最近王宮に呼ばれた妹ちゃんは、正式にリリアル学院の院長の職に補任されたようです。成人をもってみたいだけどね。この辺の役職というのは相続財産なのだよ。だから、他の人に譲る場合、後任は対価を支払う必要がある。それが財産という意味になる。
言い換えると、これからリリアルの存在が大きくなればなるほど、『院長』という職を譲る対価が上がっていくわけだね。そうやって、仕事の質を担保しようとするわけだ。これ、別に収賄ってわけじゃないからね。相応しくない人に譲れば、それはそれで非難を受けるから、あくまでもお金がではありません。売官とかじゃないから、勘違いしないでよね!!
その際、宮中伯から「お前の才が王妃様に評価されているという事なのだ」なんて言われたらしい。まあ、見る目あるねとだけは言っておこうか。妹ちゃんの素晴らしさは、こんな所で留まるレベルじゃないけどね。
その時に、リリアルで育てた孤児たちを騎士団の下働きとか従騎士で採用したいという話も出たらしい。なんでも、南門の更に外側に王都を防衛する騎士団の城塞を新規に築いて増員するらしい。
いやいや、自分たちで使う人間は自分たちで選抜して育てろよ騎士団と宮中伯。妹ちゃんの仕事を増やすんじゃありません。それが回り回って私のところに来るに決まってるじゃない? 馬鹿なの、役立たずなの。いい事言った風にまとめてるんじゃない!!
でも、その後妹ちゃんはこういいました。
「では、精々騎士団に納品するポーションの価格を吊り上げましょう」
だよね。当然だね。騎士団が自分で勝手に強化策進めればいいだけで、リリアルは関係ないんだよ。気安く仕事を振るなよな。お父さんの上司とはいえふざけた話です。早く伯爵に陞爵して「それはお前の仕事だろ、寝言は寝て言え」と言いたい。
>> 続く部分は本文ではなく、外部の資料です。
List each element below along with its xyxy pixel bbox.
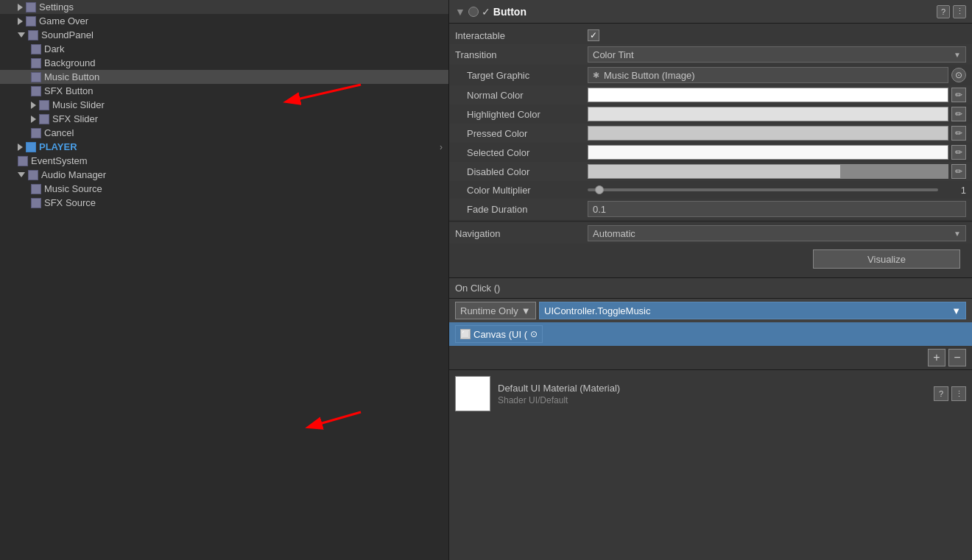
normal-color-value: ✏: [588, 88, 966, 102]
prop-highlighted-color: Highlighted Color ✏: [449, 104, 972, 124]
tree-item-musicslider[interactable]: Music Slider: [0, 98, 448, 112]
transition-value: Color Tint ▼: [588, 46, 966, 63]
tree-label-dark: Dark: [44, 43, 64, 54]
tree-item-cancel[interactable]: Cancel: [0, 126, 448, 140]
svg-line-2: [309, 412, 361, 427]
component-enable-dot[interactable]: [468, 7, 479, 17]
navigation-value: Automatic ▼: [588, 225, 966, 241]
runtime-dropdown-text: Runtime Only: [460, 305, 518, 316]
prop-normal-color: Normal Color ✏: [449, 85, 972, 104]
disabled-color-eyedropper[interactable]: ✏: [951, 164, 966, 179]
tree-label-sfxslider: SFX Slider: [52, 113, 98, 124]
cube-icon-soundpanel: [28, 30, 38, 40]
runtime-dropdown[interactable]: Runtime Only ▼: [455, 302, 536, 319]
collapse-arrow-component[interactable]: ▼: [455, 6, 465, 18]
help-button[interactable]: ?: [937, 5, 950, 18]
function-dropdown[interactable]: UIController.ToggleMusic ▼: [539, 302, 966, 319]
color-multiplier-slider[interactable]: 1: [588, 185, 966, 196]
prop-navigation: Navigation Automatic ▼: [449, 223, 972, 244]
tree-item-audiomanager[interactable]: Audio Manager: [0, 168, 448, 182]
inspector-panel: ▼ ✓ Button ? ⋮ Interactable ✓ Transition…: [449, 0, 972, 560]
tree-item-sfxslider[interactable]: SFX Slider: [0, 112, 448, 126]
tree-item-dark[interactable]: Dark: [0, 42, 448, 56]
selected-color-swatch[interactable]: [588, 145, 948, 160]
target-graphic-img-icon: ✱: [593, 71, 599, 80]
collapse-arrow-player: [18, 143, 23, 151]
remove-onclick-button[interactable]: −: [948, 349, 966, 366]
target-graphic-field[interactable]: ✱ Music Button (Image): [588, 67, 948, 83]
selected-color-eyedropper[interactable]: ✏: [951, 145, 966, 160]
tree-label-player: PLAYER: [39, 141, 77, 152]
cube-icon-musicslider: [39, 100, 49, 110]
tree-item-sfxsource[interactable]: SFX Source: [0, 196, 448, 210]
tree-item-musicbutton[interactable]: Music Button: [0, 70, 448, 84]
material-info: Default UI Material (Material) Shader UI…: [498, 383, 926, 405]
prop-target-graphic: Target Graphic ✱ Music Button (Image) ⊙: [449, 65, 972, 85]
material-buttons: ? ⋮: [934, 386, 966, 401]
player-expand-btn[interactable]: ›: [440, 142, 443, 152]
collapse-arrow-settings: [18, 4, 23, 11]
component-header-buttons: ? ⋮: [937, 5, 966, 18]
navigation-dropdown-arrow: ▼: [954, 230, 961, 238]
cube-icon-sfxbutton: [31, 86, 41, 96]
normal-color-eyedropper[interactable]: ✏: [951, 88, 966, 102]
disabled-color-swatch[interactable]: [588, 164, 948, 179]
fade-duration-value: [588, 201, 966, 217]
navigation-dropdown-text: Automatic: [593, 228, 635, 239]
target-graphic-select-btn[interactable]: ⊙: [951, 68, 966, 82]
pressed-color-swatch[interactable]: [588, 126, 948, 141]
navigation-dropdown[interactable]: Automatic ▼: [588, 225, 966, 241]
tree-item-gameover[interactable]: Game Over: [0, 14, 448, 28]
tree-item-background[interactable]: Background: [0, 56, 448, 70]
pressed-color-label: Pressed Color: [455, 128, 588, 139]
prop-fade-duration: Fade Duration: [449, 199, 972, 219]
tree-item-settings[interactable]: Settings: [0, 0, 448, 14]
pressed-color-value: ✏: [588, 126, 966, 141]
target-graphic-value-container: ✱ Music Button (Image) ⊙: [588, 67, 966, 83]
canvas-img-icon: ⬜: [460, 329, 471, 339]
menu-button[interactable]: ⋮: [953, 5, 966, 18]
canvas-ref-text: Canvas (UI (: [473, 329, 527, 340]
onclick-header-text: On Click (): [455, 283, 500, 294]
canvas-reference[interactable]: ⬜ Canvas (UI ( ⊙: [455, 325, 543, 343]
slider-track: [588, 188, 938, 191]
transition-dropdown-arrow: ▼: [954, 51, 961, 59]
interactable-checkbox[interactable]: ✓: [588, 29, 599, 41]
prop-color-multiplier: Color Multiplier 1: [449, 181, 972, 199]
collapse-arrow-musicslider: [31, 102, 36, 109]
material-help-button[interactable]: ?: [934, 386, 948, 401]
expand-arrow-audiomanager: [18, 172, 25, 177]
prop-pressed-color: Pressed Color ✏: [449, 124, 972, 143]
add-onclick-button[interactable]: +: [928, 349, 945, 366]
cube-icon-musicsource: [31, 184, 41, 194]
material-menu-button[interactable]: ⋮: [951, 386, 966, 401]
tree-item-eventsystem[interactable]: EventSystem: [0, 154, 448, 168]
tree-item-soundpanel[interactable]: SoundPanel: [0, 28, 448, 42]
cube-icon-background: [31, 58, 41, 68]
collapse-arrow-gameover: [18, 18, 23, 25]
component-title: Button: [493, 6, 937, 18]
fade-duration-input[interactable]: [588, 201, 966, 217]
component-check[interactable]: ✓: [482, 6, 490, 18]
tree-label-cancel: Cancel: [44, 127, 74, 138]
transition-dropdown[interactable]: Color Tint ▼: [588, 46, 966, 63]
pressed-color-eyedropper[interactable]: ✏: [951, 126, 966, 141]
color-multiplier-value: 1: [588, 185, 966, 196]
tree-item-sfxbutton[interactable]: SFX Button: [0, 84, 448, 98]
onclick-row-canvas[interactable]: ⬜ Canvas (UI ( ⊙: [449, 322, 972, 346]
highlighted-color-swatch[interactable]: [588, 107, 948, 121]
material-shader: Shader UI/Default: [498, 395, 926, 405]
normal-color-swatch[interactable]: [588, 88, 948, 102]
cube-icon-sfxsource: [31, 198, 41, 208]
visualize-button[interactable]: Visualize: [813, 249, 960, 269]
highlighted-color-eyedropper[interactable]: ✏: [951, 107, 966, 121]
onclick-row-runtime: Runtime Only ▼ UIController.ToggleMusic …: [449, 299, 972, 322]
tree-item-player[interactable]: PLAYER ›: [0, 140, 448, 154]
cube-icon-musicbutton: [31, 72, 41, 82]
onclick-header: On Click (): [449, 277, 972, 299]
normal-color-label: Normal Color: [455, 90, 588, 101]
separator-1: [449, 221, 972, 221]
disabled-color-label: Disabled Color: [455, 166, 588, 177]
tree-item-musicsource[interactable]: Music Source: [0, 182, 448, 196]
expand-arrow-soundpanel: [18, 32, 25, 38]
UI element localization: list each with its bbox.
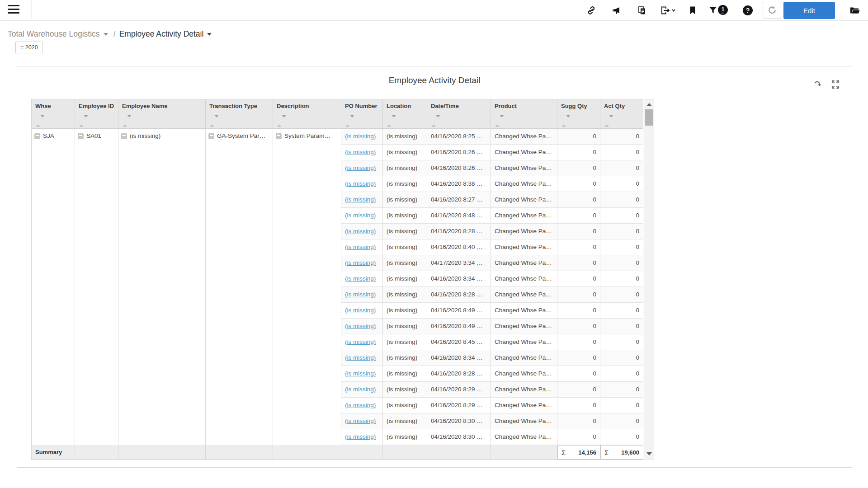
bookmark-icon[interactable] (687, 5, 698, 15)
collapse-minus-icon[interactable] (276, 133, 282, 139)
po-number-link[interactable]: (is missing) (345, 133, 376, 140)
po-number-cell[interactable]: (is missing) (341, 192, 383, 208)
datetime-cell[interactable]: 04/16/2020 8:40 … (427, 239, 491, 255)
po-number-cell[interactable]: (is missing) (341, 382, 383, 398)
help-icon[interactable]: ? (743, 5, 753, 15)
column-header-po-number[interactable]: PO Number (341, 99, 383, 129)
column-header-date-time[interactable]: Date/Time (427, 99, 491, 129)
location-cell[interactable]: (is missing) (383, 239, 427, 255)
product-cell[interactable]: Changed Whse Pa… (491, 176, 557, 192)
po-number-link[interactable]: (is missing) (345, 354, 376, 361)
po-number-cell[interactable]: (is missing) (341, 350, 383, 366)
column-header-act-qty[interactable]: Act Qty (600, 99, 643, 129)
collapse-minus-icon[interactable] (121, 133, 127, 139)
product-cell[interactable]: Changed Whse Pa… (491, 192, 557, 208)
location-cell[interactable]: (is missing) (383, 334, 427, 350)
datetime-cell[interactable]: 04/16/2020 8:29 … (427, 382, 491, 398)
product-cell[interactable]: Changed Whse Pa… (491, 413, 557, 429)
po-number-cell[interactable]: (is missing) (341, 398, 383, 413)
datetime-cell[interactable]: 04/16/2020 8:45 … (427, 334, 491, 350)
po-number-link[interactable]: (is missing) (345, 244, 376, 250)
po-number-cell[interactable]: (is missing) (341, 319, 383, 334)
product-cell[interactable]: Changed Whse Pa… (491, 382, 557, 398)
po-number-link[interactable]: (is missing) (345, 180, 376, 187)
datetime-cell[interactable]: 04/16/2020 8:34 … (427, 350, 491, 366)
location-cell[interactable]: (is missing) (383, 350, 427, 366)
po-number-link[interactable]: (is missing) (345, 228, 376, 235)
location-cell[interactable]: (is missing) (383, 224, 427, 239)
po-number-link[interactable]: (is missing) (345, 212, 376, 219)
product-cell[interactable]: Changed Whse Pa… (491, 208, 557, 224)
datetime-cell[interactable]: 04/16/2020 8:28 … (427, 287, 491, 303)
group-cell-description[interactable]: System Param… (273, 129, 341, 445)
app-selector[interactable]: Total Warehouse Logistics (8, 29, 100, 39)
sheet-caret-icon[interactable] (207, 33, 212, 36)
po-number-cell[interactable]: (is missing) (341, 287, 383, 303)
po-number-cell[interactable]: (is missing) (341, 303, 383, 319)
sheet-selector[interactable]: Employee Activity Detail (119, 29, 204, 39)
datetime-cell[interactable]: 04/16/2020 8:25 … (427, 129, 491, 145)
po-number-link[interactable]: (is missing) (345, 307, 376, 314)
po-number-link[interactable]: (is missing) (345, 386, 376, 393)
po-number-link[interactable]: (is missing) (345, 291, 376, 298)
location-cell[interactable]: (is missing) (383, 319, 427, 334)
column-header-whse[interactable]: Whse (32, 99, 75, 129)
scroll-down-icon[interactable] (646, 452, 652, 455)
vertical-scrollbar[interactable] (644, 99, 654, 460)
column-header-transaction-type[interactable]: Transaction Type (206, 99, 273, 129)
location-cell[interactable]: (is missing) (383, 176, 427, 192)
datetime-cell[interactable]: 04/16/2020 8:30 … (427, 413, 491, 429)
column-header-employee-id[interactable]: Employee ID (75, 99, 118, 129)
po-number-link[interactable]: (is missing) (345, 338, 376, 345)
location-cell[interactable]: (is missing) (383, 382, 427, 398)
location-cell[interactable]: (is missing) (383, 271, 427, 287)
datetime-cell[interactable]: 04/16/2020 8:38 … (427, 176, 491, 192)
product-cell[interactable]: Changed Whse Pa… (491, 271, 557, 287)
share-link-icon[interactable] (586, 5, 597, 15)
scroll-up-icon[interactable] (646, 103, 652, 106)
product-cell[interactable]: Changed Whse Pa… (491, 350, 557, 366)
po-number-cell[interactable]: (is missing) (341, 366, 383, 382)
location-cell[interactable]: (is missing) (383, 129, 427, 145)
announce-megaphone-icon[interactable] (611, 5, 622, 15)
group-cell-employee-id[interactable]: SA01 (75, 129, 118, 445)
product-cell[interactable]: Changed Whse Pa… (491, 319, 557, 334)
edit-button[interactable]: Edit (783, 2, 835, 19)
group-cell-transaction-type[interactable]: GA-System Par… (206, 129, 273, 445)
datetime-cell[interactable]: 04/16/2020 8:49 … (427, 319, 491, 334)
product-cell[interactable]: Changed Whse Pa… (491, 334, 557, 350)
po-number-cell[interactable]: (is missing) (341, 239, 383, 255)
po-number-cell[interactable]: (is missing) (341, 160, 383, 176)
po-number-link[interactable]: (is missing) (345, 149, 376, 155)
product-cell[interactable]: Changed Whse Pa… (491, 224, 557, 239)
collapse-minus-icon[interactable] (78, 133, 84, 139)
po-number-cell[interactable]: (is missing) (341, 255, 383, 271)
product-cell[interactable]: Changed Whse Pa… (491, 160, 557, 176)
po-number-link[interactable]: (is missing) (345, 275, 376, 282)
download-data-icon[interactable] (813, 79, 824, 90)
location-cell[interactable]: (is missing) (383, 145, 427, 160)
location-cell[interactable]: (is missing) (383, 255, 427, 271)
po-number-link[interactable]: (is missing) (345, 370, 376, 377)
selection-chip-2020[interactable]: = 2020 (15, 42, 43, 53)
selections-filter-icon[interactable] (708, 5, 719, 15)
collapse-minus-icon[interactable] (208, 133, 214, 139)
datetime-cell[interactable]: 04/17/2020 3:34 … (427, 255, 491, 271)
datetime-cell[interactable]: 04/16/2020 8:28 … (427, 366, 491, 382)
po-number-link[interactable]: (is missing) (345, 433, 376, 440)
location-cell[interactable]: (is missing) (383, 303, 427, 319)
location-cell[interactable]: (is missing) (383, 287, 427, 303)
datetime-cell[interactable]: 04/16/2020 8:49 … (427, 303, 491, 319)
scrollbar-thumb[interactable] (645, 109, 653, 126)
duplicate-sheets-icon[interactable] (637, 5, 647, 15)
workspace-folder-icon[interactable] (848, 5, 862, 15)
po-number-link[interactable]: (is missing) (345, 323, 376, 329)
po-number-link[interactable]: (is missing) (345, 402, 376, 408)
po-number-cell[interactable]: (is missing) (341, 429, 383, 445)
datetime-cell[interactable]: 04/16/2020 8:34 … (427, 271, 491, 287)
po-number-cell[interactable]: (is missing) (341, 271, 383, 287)
location-cell[interactable]: (is missing) (383, 413, 427, 429)
app-caret-icon[interactable] (104, 33, 108, 36)
po-number-cell[interactable]: (is missing) (341, 224, 383, 239)
menu-hamburger-icon[interactable] (8, 5, 19, 16)
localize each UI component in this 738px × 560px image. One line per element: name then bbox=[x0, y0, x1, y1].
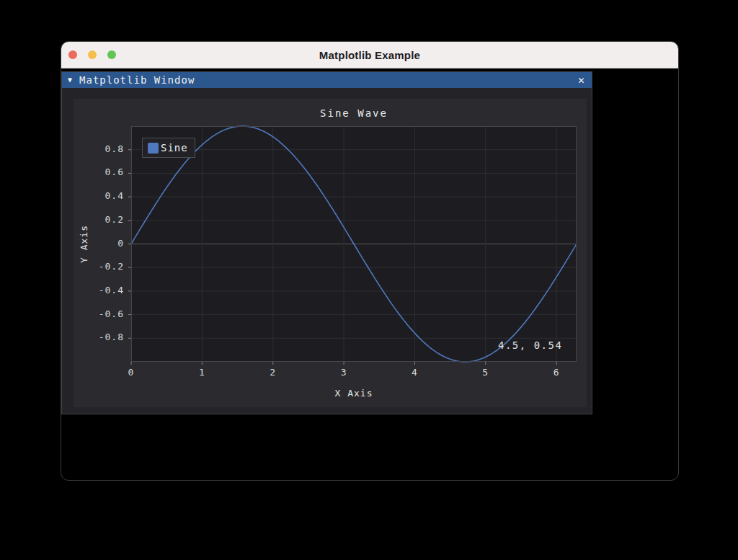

実家が侯爵家だって、うちだって婿の実家はニース辺境伯だからね。対等以上だし、妹ちゃんだっているんだから、こっちが断然優位だから。って、まあ怒ってもしょうがない。とりあえず、宮中伯とは距離を取るようにしないと、草臥れ儲けになるから要注意だね。
その後、王妃様から直々に「リリアルの騎士団駐屯地は小隊から中隊規模に拡大する」と言われたらしいです。さらに、礼拝堂建設とか、敷地の外にも薬草園を拡大する許可も貰ったとか。
リリアルのポーションで儲けよう作戦が順調に進んでいるみたいだね。
今後の学院生拡大に向け、様々な施設を拡張する予定だとのこと。騎士団の増員も、リリアルの存在が認知されるにつれ、危険性も高まるという事に対する警戒感の表れだね。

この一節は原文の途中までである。